Die Entscheidung für eine nationale Orientierung hängt oft von der Selbstbehauptung gegenüber einem gemeinsamen Feind ab. Das spanische Volk fand seine staatliche Identität im Kampf gegen die arabische Vorherrschaft, Deutschland 1870/71 im Krieg gegen Frankreich und die Gründung der USA 1776 ist ohne den erfolgreichen Unabhängigkeitskrieg gegen die englischen Kolonialherren nicht denkbar.
Nation ist also das Ergebnis von Transformation eines Volkes innerhalb eines umfassenden Mobilisierungsprozesses. Die Menschen entdecken, dass sie ihre Interessen im politischen und ökonomischen Wettbewerb optimal im Nationalstaat und dann möglichst kooperativ aber auch in Bereitschaft zur Konfrontation fördern können. In einer Welt extremer Unterschiede mit Blick auf Lebensstandard, Sicherheit etcetera neigen Menschen dazu, die Nation instrumental zur Verbesserung ihrer eigenen Lebenssituation gegenüber ihrem Nachbarn zu gebrauchen.
Diese Erkenntnis erfordert gerade in Deutschland ein gewisses Umdenken, denn der Nationalsozialismus hat das nationalstaatliche Denken und Handeln rassistisch und kriegerisch pervertiert, so dass die Deutschen seitdem ihre neue Identität lieber im europäischen Gemeinschaftsrahmen suchen. Auch nach der Vereinigung Deutschlands 1990 wurde konsequenterweise die europäische Integration forciert, während nationalstaatliche Bewusstseinsbildung weitgehend ausblieb. Im Zuge forcierter Globalisierung in den 90er-Jahren schien das Absterben des Nationalstaates vorprogrammiert und aus deutscher Sicht sogar wünschenswert. Doch haben sich die Globalisierungsoptimisten geirrt, die dem Nationalstaat das Totenglöckchen läuten wollten. Unter dem Eindruck der dunklen Seiten der Globalisierung, der neuen Kriege und Bürgerkriege seit den 90er-Jahren und vor allem hinsichtlich des 11. Septembers 2001 und des Anstiegs vom weltweiten islamistischen Terror hat sich das Verlangen der Menschen nach mehr und besserem staatlichen Schutz vergrößert.

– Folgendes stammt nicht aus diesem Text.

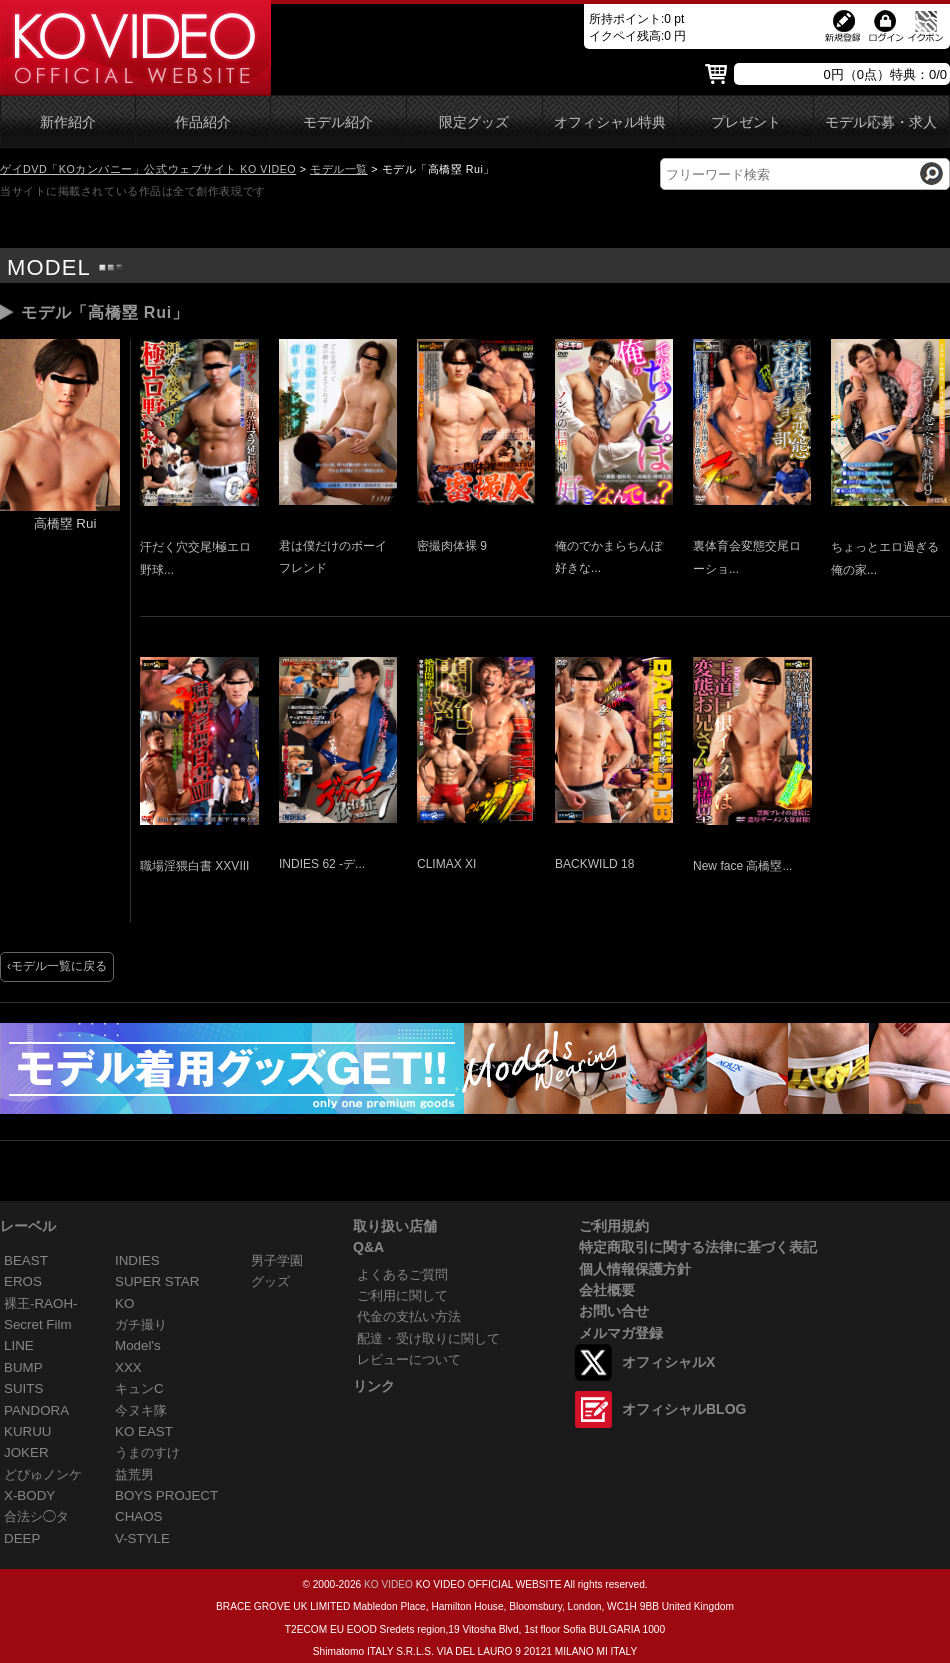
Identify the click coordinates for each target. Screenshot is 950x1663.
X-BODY (29, 1495)
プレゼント (746, 122)
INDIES (137, 1260)
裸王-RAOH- (41, 1303)
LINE (19, 1345)
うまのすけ (147, 1452)
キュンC (139, 1388)
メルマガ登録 (621, 1333)
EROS (23, 1281)
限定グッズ (474, 122)
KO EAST (144, 1431)
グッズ (270, 1281)
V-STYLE (142, 1538)
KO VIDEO (388, 1584)
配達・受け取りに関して (428, 1338)
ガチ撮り (141, 1324)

Vor allem in den ärmeren Regionen der Welt ist der Mangel an nationalstaatlicher Leistungsfähigkeit zum Problem geworden, so dass dort Terror, Rückständigkeit, zusammengebrochene Staatsstrukturen und die Gefahr von Massenvernichtungswaffen auch zur Gefahr für die Weltpolitik geworden sind. Das Beispiel von neuem Nationenbau an der Schwelle des 21. Jahrhunderts in Mittel- und Osteuropa bleibt Produkt einer genuinen Entwicklung und lässt sich kaum auf andere Länder und Kontinente übertragen.

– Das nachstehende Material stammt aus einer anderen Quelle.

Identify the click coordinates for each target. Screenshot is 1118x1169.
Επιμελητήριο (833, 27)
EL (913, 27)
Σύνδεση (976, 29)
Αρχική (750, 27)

Auch in Europa scheint sich der Integrationsprozess - also der Zusammenschluss der Mitgliedsstaaten zu einem Bundesstaat - festzulaufen. Keine Nation will sich völlig aufgeben. Der Selbstbehauptungsnationalismus, hautpsächlich in Osteuropa beheimatet, aber auch in Frankreich verankert, macht Schule. Deshalb ist eine neue Balance zwischen Nation und Integration nötig. Die nationalstaatlichen Industriedemokratien in der Triade Nordamerika, Europa, Japan beweisen weltweit gesehen kluge Anpassungs- und neue Steuerungsfähigkeiten bei den neuen Herausforderungen. Doch während die USA und die Mehrheit der asiatischen Nationalstaaten die Globalisierung als Chance nutzen, schwächeln die meisten europäischen Nationalstaaten, weil das Gemeinschaftsprojekt überdehnt wurde und es ihnen andererseits an genügend nationalstaatlicher Selbstbehauptung fehlt. Sie haben die Wohlfahrtsstaatlichkeit übertrieben - insbesondere in Deutschland und Frankreich - und erscheinen heute ratlos, Staat und Nation konsequent und kraftvoll umzubauen. Nation-Building beginnt also zu Hause!

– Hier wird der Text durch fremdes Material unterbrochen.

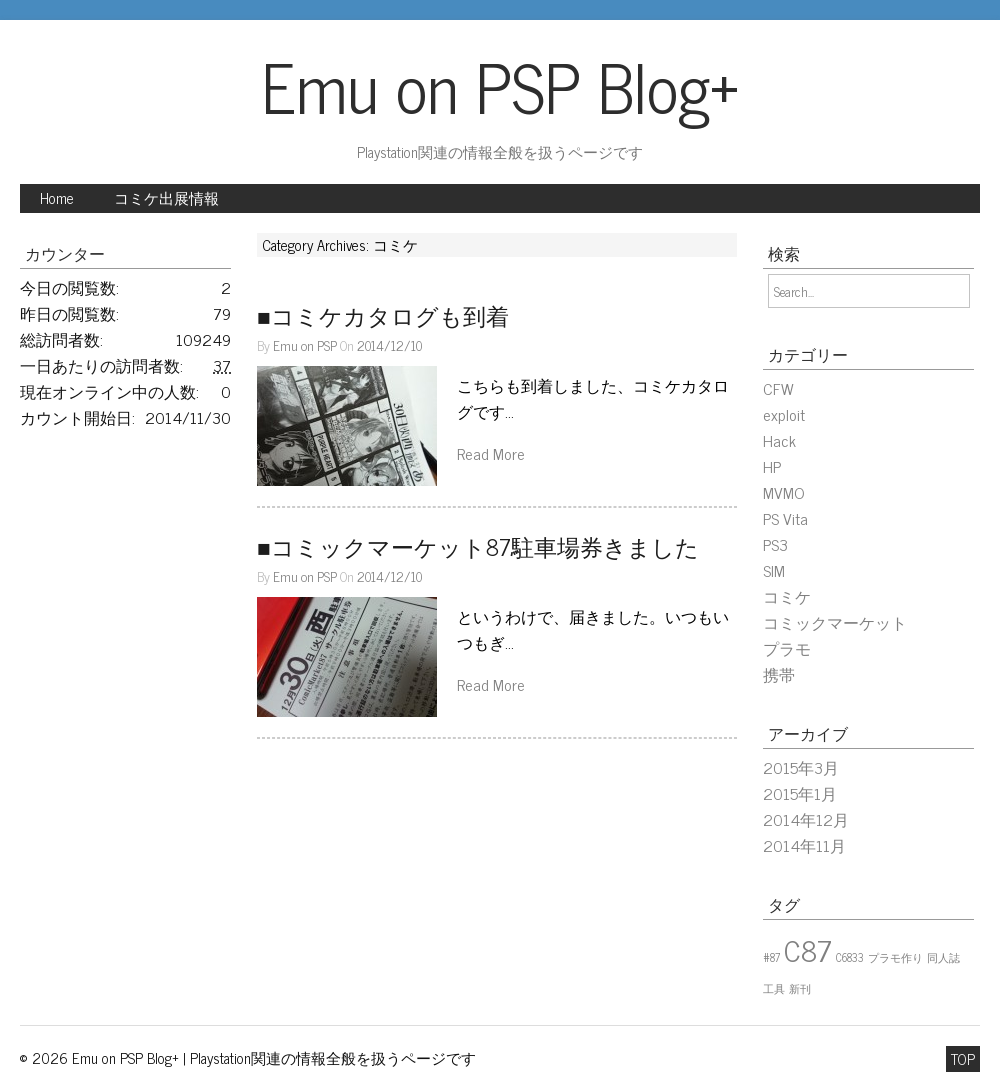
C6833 (850, 957)
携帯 (779, 674)
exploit (784, 414)
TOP (963, 1059)
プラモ (787, 648)
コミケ (787, 596)
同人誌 (943, 957)
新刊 (800, 988)
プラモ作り (895, 957)
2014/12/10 (389, 345)
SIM (774, 570)
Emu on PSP (305, 345)
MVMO (784, 492)
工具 (774, 988)
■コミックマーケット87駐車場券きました (478, 546)
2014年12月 (806, 819)
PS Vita (785, 518)
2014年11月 (804, 845)
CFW (778, 388)
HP (772, 466)
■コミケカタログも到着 (383, 315)
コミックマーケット (835, 622)
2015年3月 (801, 767)
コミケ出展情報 (166, 198)
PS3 (775, 544)
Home (57, 198)
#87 (771, 957)
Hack (779, 440)
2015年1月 (800, 793)
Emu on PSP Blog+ (500, 85)
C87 (808, 949)
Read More (491, 453)
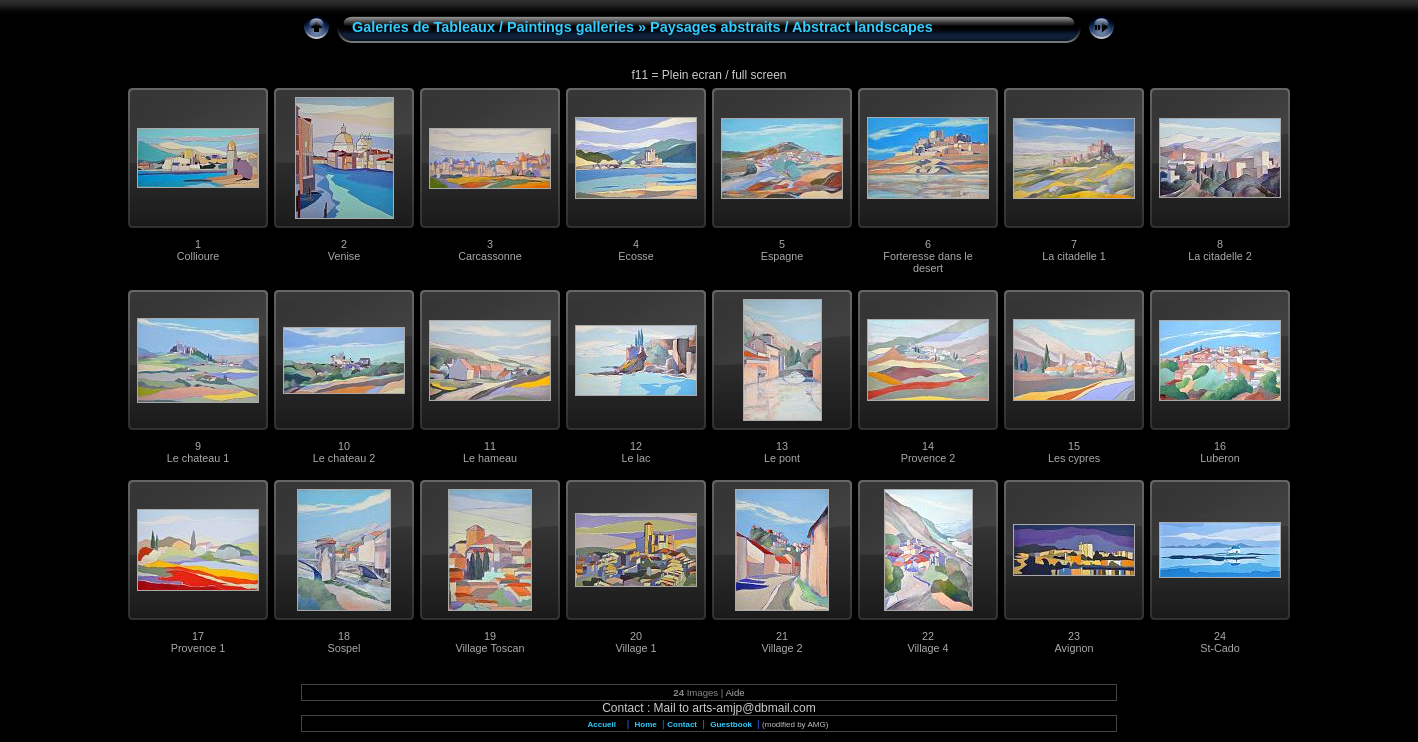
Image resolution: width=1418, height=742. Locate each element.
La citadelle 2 (1220, 256)
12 (636, 446)
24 (1220, 636)
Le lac (636, 458)
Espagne (782, 256)
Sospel (343, 648)
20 (636, 636)
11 (490, 446)
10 (344, 446)
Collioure (198, 256)
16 (1220, 446)
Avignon (1074, 648)
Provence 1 (198, 648)
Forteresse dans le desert (927, 262)
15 (1074, 446)
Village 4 (927, 648)
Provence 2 (928, 458)
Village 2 (781, 648)
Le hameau (490, 458)
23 (1074, 636)
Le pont (782, 458)
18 (344, 636)
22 (928, 636)
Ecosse (635, 256)
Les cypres (1074, 458)
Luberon (1220, 458)
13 (782, 446)
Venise (344, 256)
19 (490, 636)
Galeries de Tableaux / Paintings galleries (493, 27)
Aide (734, 692)
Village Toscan (489, 648)
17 (198, 636)
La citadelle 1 (1074, 256)
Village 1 (635, 648)
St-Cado (1220, 648)
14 (928, 446)
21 (782, 636)
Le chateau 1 (198, 458)
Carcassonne (490, 256)
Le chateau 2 (344, 458)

Bevor Deutsche und andere Europäer kluge Ratschläge in der Dritten Welt verteilen, sollten sie erst sich selbst beispielhaft auf die neuen Herausforderungen einstellen. So wirkt es wenig überzeugend, wenn die ratlosen Demokraten in Europa kluge Modelle für weltweites "Nationenbauen" anbieten, aber selbst schwächeln und dazu noch protektionistisch und möglichst risikolos ihre Privilegien gerade im Nord-Süd-Verhältnis der Weltpolitik aufrecht zu erhalten suchen. Nation-building "à la carte européenne" war schon die falsche Antwort in den 60er-Jahren. Sie war eher Zeichen von schlechtem postkolonialen Gewissen. Entwicklungshilfe wird heute leider noch zu oft in diesem Sinne fantasielos fortgesetzt.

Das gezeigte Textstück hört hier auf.